Tanggal 22 desember 2016 esoknya kami melanjutkan pendakian. Medan kali ini semakin menantang. Kita berpijak pada akar-akar pohon yang menjadi jalur pendakian. Mendaki, mendaki dan terus mendaki. Sesekali hawa dingin seakan menusuk tubuh, membuat jalur pendakian menjelma menjadi kebisuan. Kita terus melakukan pendakian. Sesekali berhenti untuk mengatur detak jantung yang hendak terpental. Mendaki bersama, saling menunggu dan tentu saja bercanda. Aku punya cokelat dia punya gula jawa, aku merasa penat diapun rasakan jua. Tak terasa kitapun sampai pada pos 3 yang trakkingnya lumayan menguras tenaga. Pos 3 berada dalam ketinggian 1.940 mdpl. Dari sini kita kembali melanjutkan perjalanan ke pos 4 dengan medan yang sama. Setelah menemuh perjalanan kurang dari 30 menit akhirnya kita tiba di pos 4 Buntu Lebu demikianlah nama dari pos tersebut. Setelah beristirahat yang cukup dan memulihkan tenaga lagi. Kami melanjutkan perjalan ke pos 5 waktu tempuh pos 4 pos 5 adalah 1 jam 45 menit. Dari pos 5 ini berupa daerah datar yang luas. Senja tak lama lagi datang kamipun mendirikan tenda. Kabut masih tebal hawa dingin menusuk-nusuk tubuh. Tak ada yang bisa kunikmati dsini. Lantas, mengapa aku berada di tempat ini. Aku tak butuhkan indah itu. Aku hanya butuh damai itu. Dan tempat ini, damai itu aku temukan.
Malam menjelang, begitu menawan karena duduk di sisi api unggung. Menatap bintang dan juga cahaya lampu. Aku kembali ke tenda, berbagi cerita dengan travelmateku yang ternyata super dan mudah mencairkan suasana. Ia banyak membantuku dalam pendakian ini. Senang bertemu denganmu kawan….

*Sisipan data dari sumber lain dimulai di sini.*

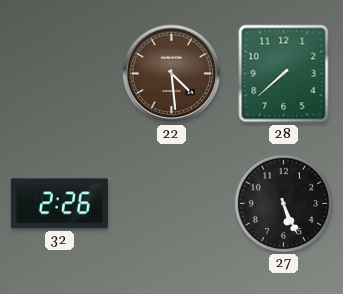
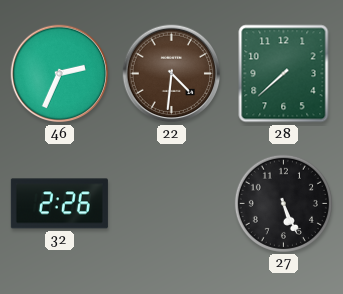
46: none -> 2:34
22: 4:29 -> 4:31
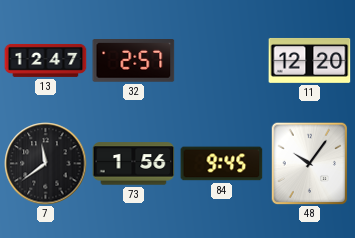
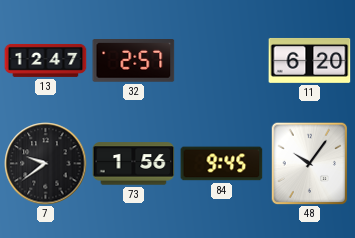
11: 12:20 -> 6:20
7: 11:39 -> 9:39
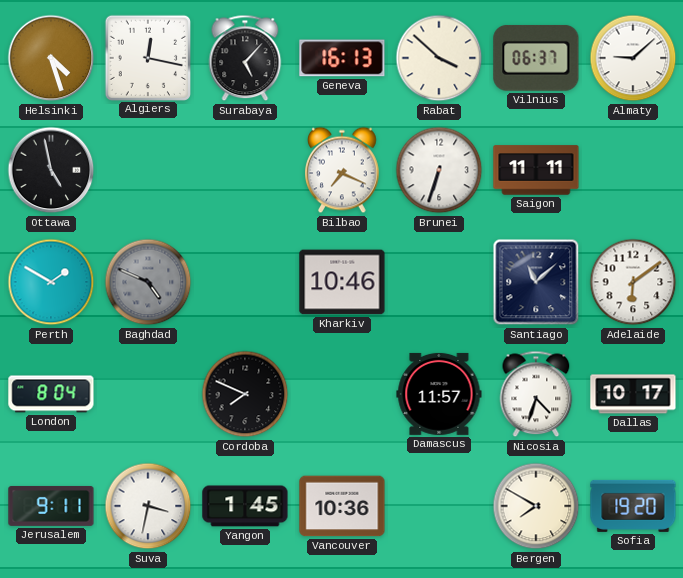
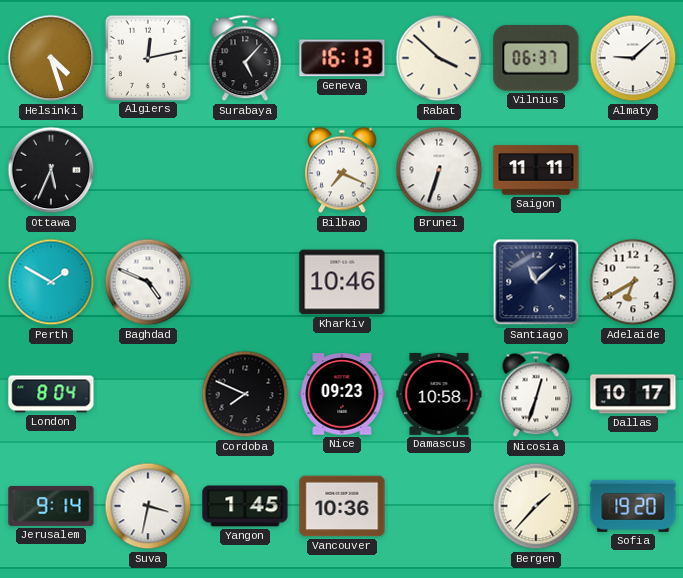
Algiers: 12:17 -> 12:13
Ottawa: 4:58 -> 5:34
Baghdad dial: grey -> white
Adelaide: 6:09 -> 6:40
Nice: none -> 09:23
Damascus: 11:57 -> 10:58
Nicosia: 4:33 -> 12:33
Jerusalem: 9:11 -> 9:14
Bergen: 7:50 -> 1:37
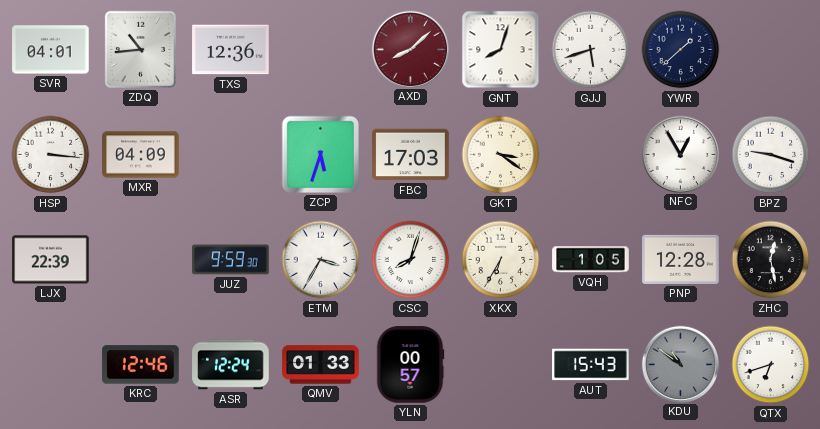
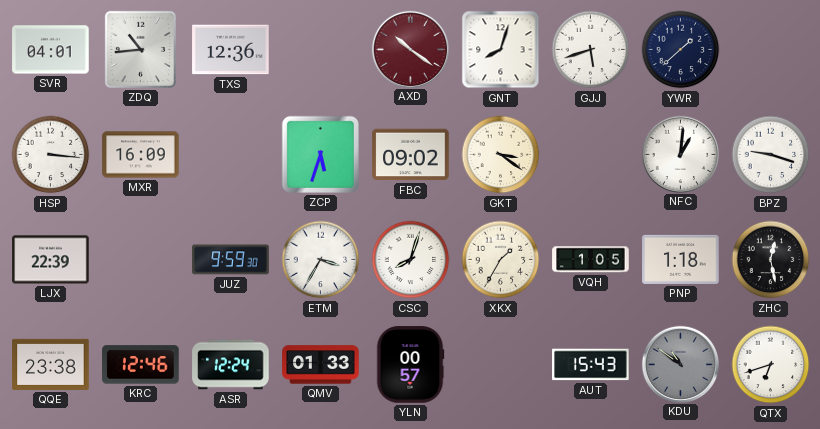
AXD: 8:08 -> 10:21
MXR: 04:09 -> 16:09
FBC: 17:03 -> 09:02
NFC: 12:55 -> 1:01
XKX: 6:35 -> 1:35
PNP: 12:28 -> 1:18
QQE: none -> 23:38
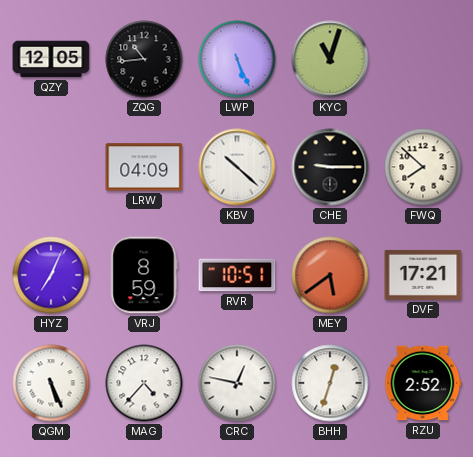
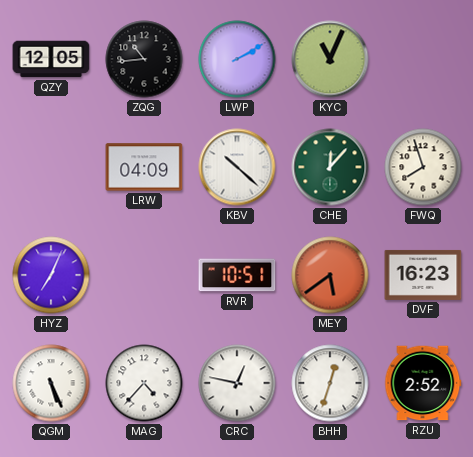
LWP: 5:26 -> 2:10
KYC: 11:03 -> 11:04
CHE: 9:15 -> 12:07
CHE dial: black -> green
FWQ: 7:52 -> 7:57
VRJ: 8:59 -> none
DVF: 17:21 -> 16:23
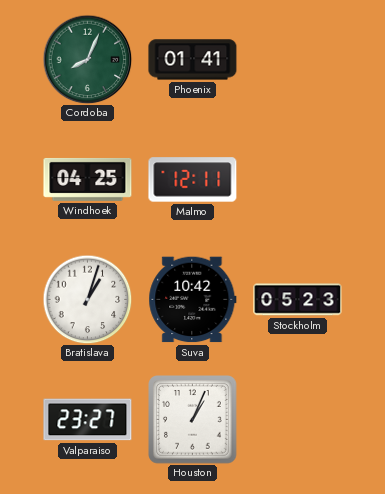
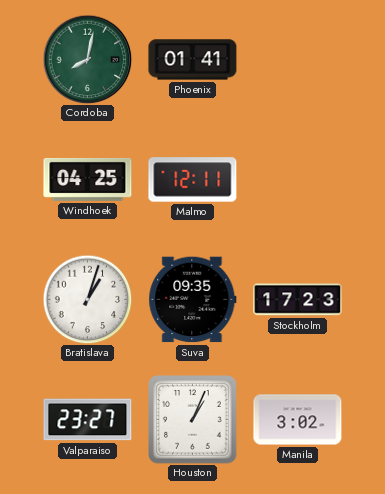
Cordoba: 8:04 -> 8:02
Suva: 10:42 -> 09:35
Stockholm: 05:23 -> 17:23
Manila: none -> 3:02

Jum’at 23 Desember 2016 ketika fajar belum tampak, kami melanjutkan perjalan kembali menuju puncak. Kami meninggalkan tenda disini, hanya membawa daypack dengan perlengkapan seperlunya. Jaket terpakai headlamp menyela. Kami mulai menggunakan otot paha dan tatap mata yang tajam. Angin menghembus. Kami terus berjalan hingga pagi menjelang. Perlahan, medan mulai terlihat karena sinar matahari menjadi penerang. Medan yang terus mendaki. Ada jurang-jurang besar yang menciutkan nyali bila terlalu lama menatapnya. Ada gumpalan awan seolah seksama melihatmu kepayahan. Dan tentu saja ada persahabatan erat diantara itu semua.
Sepanjang hari kita dihadang dengan trek yang semakin menggila. Tetapi kami tetap selalu bersama, saling member semangat, membuka tangan untuk membantu teman lainnya. Dengan semangat yang tak akan padam kami terus melanjutkan pendakian. Yang dibutuhkan pendaki adalah punggung yang kokoh, lengan yang tangguh, akal yang cerdas serta hati yang lembut.
Gumpalan kabut dan angin semakin menjadi-jadi. Dan tentu saja ada persahabatan yang erat diantara itu semua. Puncak sudah dekat. Jantung kembali berdetak. Dan aku sampai pada puncak dimana tugu tranggulasi pertanda itulah puncak tertinggi Sulawesi. Ada rindu semakin menggertak. Ada cinta semakin menghentak. Ada sebuah nama yang meleset pada benak.
Puncak gunung Latimojong berada pada ketinggian 3.478 mdpl. Terima kasih Tuhan aku akhirnya bisa berdiri disini. Ada begitu banyak pelajaran mahal tentang gunung tentu mereka yang berpikir dan menggunakan pikirannya.
Dan dialah Tuhan yang membentangkan bumi dan menjadikan gunung-gunung dan sungai-sungai padanya.. sesungguhnya pada apa yang demikian itu terdapat tanda-tanda (kebesaran Allah) bagi kaum yang memikirkan (QS. Ar-Rad 13)
***
Pendakian berakhir, kami kembali menuruni gunung dengan trek yang sama. Saya hanya bisa menatap puncak gunung Latimojong dari kejauhan. Bahwa betapa gagahnya ia sendiri disana. Latimojong, keindahannya bukan pada saat kau berada pada puncaknya. Ia terasa indah saat kau telah pergi meninggalkannya. Saat kau buka kembali memori tentangnya.
Terima kasih, kepada teman-teman yang telah memberikan sekali lagi kesempatan berada bersama kalian dalam pendakian kali ini.